Ich kann den Lucky Reptile-Befeuchter "Super Fog" daher ohne Einschränkungen empfehlen, zumal es zum gegenwärtigen Zeitpunkt das Gerät mit dem größten Wasserspeicher ist.

 

Nachtrag vom 29. November 2014 (Praxiserfahrung nach knapp 2 Jahren reiner Betriebszeit):
Der Befeuchter lief mit Ausnahme der Sommermonate, in denen sich die Sternschildkröten im Außengehege im Garten aufhielten, von Ende Januar 2012 bis November 2014 täglich über eine Zeitschaltuhr gesteuert fünf Stunden lang im Intervall-Betrieb, siehe Text oben. Dies entspricht einer reinen Betriebszeit von knapp 3.600 Stunden. Anfang November 2014 machte sich jedoch bei jedem (automatischen) Einschalten während der ersten 20 Sekunden der Befeuchtungsphase ein störendes Motor-Streifgeräusch bemerkbar, das mit jeder Woche lauter zu werden schien und schließlich auch nachts deutlich im anschließenden Schlafzimmer zu vernehmen war.

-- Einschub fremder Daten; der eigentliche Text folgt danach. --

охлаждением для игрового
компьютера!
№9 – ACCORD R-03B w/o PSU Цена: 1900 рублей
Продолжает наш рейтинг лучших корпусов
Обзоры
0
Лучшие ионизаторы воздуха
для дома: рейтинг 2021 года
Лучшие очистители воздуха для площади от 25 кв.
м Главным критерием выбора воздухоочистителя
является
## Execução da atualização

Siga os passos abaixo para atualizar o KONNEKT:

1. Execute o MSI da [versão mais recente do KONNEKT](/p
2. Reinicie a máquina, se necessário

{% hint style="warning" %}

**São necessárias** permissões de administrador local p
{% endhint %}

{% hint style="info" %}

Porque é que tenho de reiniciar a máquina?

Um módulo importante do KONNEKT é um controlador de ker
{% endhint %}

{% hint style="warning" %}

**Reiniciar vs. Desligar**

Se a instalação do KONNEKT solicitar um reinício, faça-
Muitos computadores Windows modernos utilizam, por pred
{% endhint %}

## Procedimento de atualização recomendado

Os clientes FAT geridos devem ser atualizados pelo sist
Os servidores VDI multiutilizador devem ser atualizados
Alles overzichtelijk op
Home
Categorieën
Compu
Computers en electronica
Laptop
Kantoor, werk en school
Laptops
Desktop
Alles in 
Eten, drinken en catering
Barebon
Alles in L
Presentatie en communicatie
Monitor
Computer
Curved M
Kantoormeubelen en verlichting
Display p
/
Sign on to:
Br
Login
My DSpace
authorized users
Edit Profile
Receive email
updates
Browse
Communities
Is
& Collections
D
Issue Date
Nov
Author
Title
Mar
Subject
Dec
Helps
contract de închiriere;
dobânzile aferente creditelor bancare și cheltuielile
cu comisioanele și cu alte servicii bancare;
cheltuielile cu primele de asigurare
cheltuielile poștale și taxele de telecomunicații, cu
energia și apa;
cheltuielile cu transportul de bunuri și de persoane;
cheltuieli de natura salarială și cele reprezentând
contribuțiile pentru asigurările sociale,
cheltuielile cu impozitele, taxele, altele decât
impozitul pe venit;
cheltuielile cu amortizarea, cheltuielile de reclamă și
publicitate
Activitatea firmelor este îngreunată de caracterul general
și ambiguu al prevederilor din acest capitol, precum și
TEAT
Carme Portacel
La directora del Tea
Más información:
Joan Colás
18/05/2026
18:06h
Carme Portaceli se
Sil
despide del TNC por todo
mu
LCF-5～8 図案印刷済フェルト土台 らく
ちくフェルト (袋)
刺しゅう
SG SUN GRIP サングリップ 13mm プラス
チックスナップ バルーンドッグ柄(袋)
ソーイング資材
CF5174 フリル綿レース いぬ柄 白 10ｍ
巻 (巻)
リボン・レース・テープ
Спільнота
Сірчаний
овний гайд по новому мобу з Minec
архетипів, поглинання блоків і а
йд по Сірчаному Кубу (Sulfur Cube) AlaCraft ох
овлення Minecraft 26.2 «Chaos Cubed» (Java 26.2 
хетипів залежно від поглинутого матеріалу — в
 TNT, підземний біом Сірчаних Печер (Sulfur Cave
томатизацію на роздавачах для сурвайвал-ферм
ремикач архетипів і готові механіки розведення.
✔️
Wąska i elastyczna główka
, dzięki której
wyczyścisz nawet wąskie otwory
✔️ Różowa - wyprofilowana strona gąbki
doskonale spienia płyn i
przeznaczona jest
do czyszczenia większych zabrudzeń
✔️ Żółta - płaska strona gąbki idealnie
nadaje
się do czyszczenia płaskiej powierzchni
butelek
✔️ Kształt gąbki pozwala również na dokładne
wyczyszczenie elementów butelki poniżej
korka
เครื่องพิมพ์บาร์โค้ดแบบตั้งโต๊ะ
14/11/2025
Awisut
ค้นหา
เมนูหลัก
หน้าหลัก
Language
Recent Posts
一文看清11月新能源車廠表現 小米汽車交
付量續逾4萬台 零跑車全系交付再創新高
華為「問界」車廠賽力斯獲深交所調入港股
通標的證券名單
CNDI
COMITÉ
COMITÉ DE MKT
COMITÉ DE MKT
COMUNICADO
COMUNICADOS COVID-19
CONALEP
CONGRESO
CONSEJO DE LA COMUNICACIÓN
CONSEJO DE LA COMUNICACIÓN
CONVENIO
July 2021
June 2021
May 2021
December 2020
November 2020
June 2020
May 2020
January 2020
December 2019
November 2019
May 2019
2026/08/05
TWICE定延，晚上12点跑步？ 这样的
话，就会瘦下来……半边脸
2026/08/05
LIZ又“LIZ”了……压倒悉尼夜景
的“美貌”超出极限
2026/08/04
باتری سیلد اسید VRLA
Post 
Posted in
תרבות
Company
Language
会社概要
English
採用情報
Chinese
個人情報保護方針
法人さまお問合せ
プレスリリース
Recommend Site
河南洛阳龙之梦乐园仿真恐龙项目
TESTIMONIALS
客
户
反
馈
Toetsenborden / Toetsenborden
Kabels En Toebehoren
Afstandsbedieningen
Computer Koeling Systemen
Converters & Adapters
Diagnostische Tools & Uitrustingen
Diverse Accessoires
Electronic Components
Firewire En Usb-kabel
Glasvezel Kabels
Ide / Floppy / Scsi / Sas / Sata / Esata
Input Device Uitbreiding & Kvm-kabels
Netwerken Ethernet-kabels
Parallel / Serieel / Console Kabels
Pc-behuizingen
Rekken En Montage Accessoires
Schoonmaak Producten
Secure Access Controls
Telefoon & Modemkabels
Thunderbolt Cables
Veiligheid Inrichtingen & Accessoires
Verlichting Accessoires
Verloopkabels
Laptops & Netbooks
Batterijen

Da außerdem der Wasservorratsbehälter durch einen Algenbelag am Boden, der wegen des bis auf die Einfüllöfffnung allseits geschlossenen Behälters nicht mechanisch entfernt werden konnte, unansehnlich geworden war, sah ich die Lebensdauer des Geräts als erreicht an und entsorgte es heute in der Wertstoffsammelstelle.

Literatur:

Bidmon Hans-Jürgen & Jennemann Gerhard (2006): Hohe relative Luftfeuchtigkeit – gleich glatte Panzer: Wie lässt sich das praktikabel realisieren? Schildkröten-Im-Fokus 3 (4), S. 3-18

Eggenschwiler Ursula (2000): Die Schildkröte in der tierärztlichen Praxis. Schöneck-Verlag Schweiz

Köhler Horst (2008): Aufzucht europäischer Landschildkröten-Babys. Schildi-Verlag Augsburg

Köhler Horst (2011): Feuchtigkeitsmessungen im Mikrohabitat der Maurischen Landschildkröte in der Südtürkei. SACALIA 9, Heft 33, S.18-24

 

Dieser Artikel wurde am 21. Juli 2012 online gestellt.